Acabo de encontrar otro artículo similar al anterior donde se trata (aunque tangencialmente) bastante más acertadamente (en mi opinión) la diferencia entre OO y SO.

Permitidme que plagie tal cual el contenido del apartado que me interesa resaltar:

SOA and object orientation

Some practitioners consider SOA a direct evolution of OO, considering services as objects or components on steroids (see Resources [10]). This is as far from reality as it can get. The similarities do not extend beyond system decomposition for definition and encapsulation for implementation.

Additional features of objects, such as inheritance and polymorphism, are not applicable to SOA. What really sets the two apart is usage and programming model (similar to the differences between instance-based and service-based collaborations, described in Resources [11]).

  • In OO, multiple object instances of the same type (potentially existing simultaneously) are distinguished based on their internal state, representing a particular execution context. As a result, the object’s life cycle is controlled explicitly by its consumer through an object creation.

    Every object exposes multiple methods, which are bound to a particular instance (execution context) and allowed to manipulate variables on a given instance.

  • In SOA, services support not the execution context of a particular consumer but rather the state of the enterprise resources associated with the particular service. Typical service invocation is stateless; the notable exception to this rule is a conversational composite service, which typically has an execution context, supporting a particular conversation.

    As a result, the service life cycle is not associated with a life cycle of any particular consumer — it exists regardless of whether a particular consumer invokes it or not. The resulting programming model is the direct invocation of the service, without its explicit creation.

This difference has a profound impact on the interface definition for objects and services.

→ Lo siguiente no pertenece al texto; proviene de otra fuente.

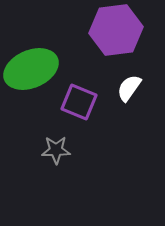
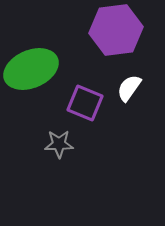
purple square: moved 6 px right, 1 px down
gray star: moved 3 px right, 6 px up
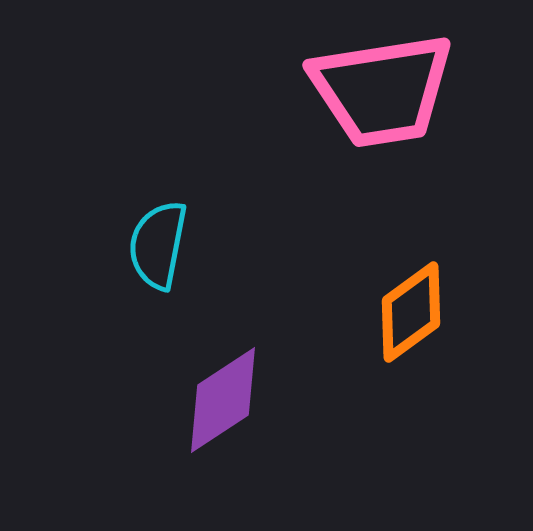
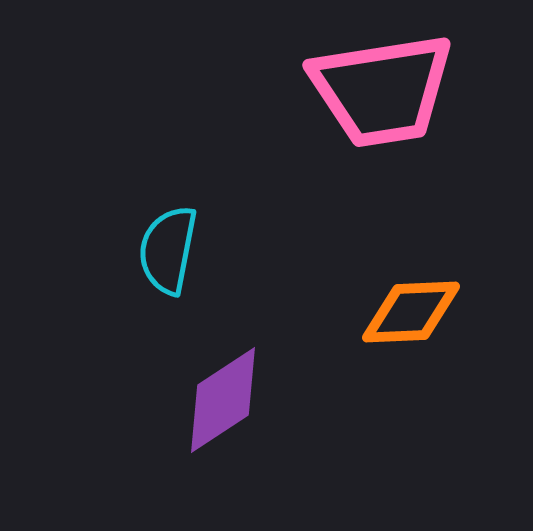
cyan semicircle: moved 10 px right, 5 px down
orange diamond: rotated 34 degrees clockwise
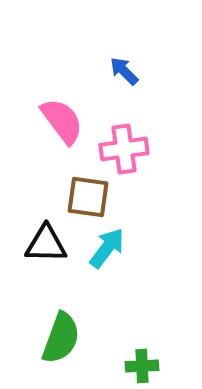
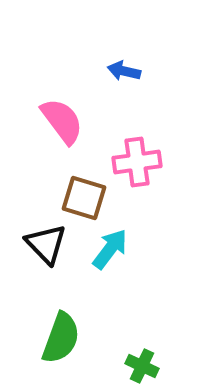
blue arrow: rotated 32 degrees counterclockwise
pink cross: moved 13 px right, 13 px down
brown square: moved 4 px left, 1 px down; rotated 9 degrees clockwise
black triangle: rotated 45 degrees clockwise
cyan arrow: moved 3 px right, 1 px down
green cross: rotated 28 degrees clockwise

In OO, multiple methods defined on the interface always physically belong to the same instance of the object because they are bound to the same execution context. In contrast, since services don’t have an execution context, the association of methods in the service interface is purely logical.

The service (and consequently service interface) effectively represents a namespace providing a logical grouping of service methods, which are otherwise independent entities with their own quality of service requirements, security, versioning strategy, endpoint address, and so on. To make a programming language analogy: every method of the service is similar to a FORTRAN subroutine/function, which can exist and be executed independently from others.

Este artículo trata también sobre una “vieja” discusión (al menos nosotros la hemos tenido en Degesys) sobre si los servicios deben ser sin estado o con estado… lógicamente han ganado los servicios sin estado porque es lo que toda la literatura explica, pero al menos a mi me queda la duda de… ¿y cómo se hace entonces una cesta de la compra en una arquitectura orientada a servicios? ¿Se persiste siempre la cesta de la compra en la base de datos, se guarda en la sesión web o se tiene un SFSB entre la aplicación web (o swing) y los webservices? 🙁

Por lo demás, el artículo es realmente muy completo y clarificador. Os lo recomiendo.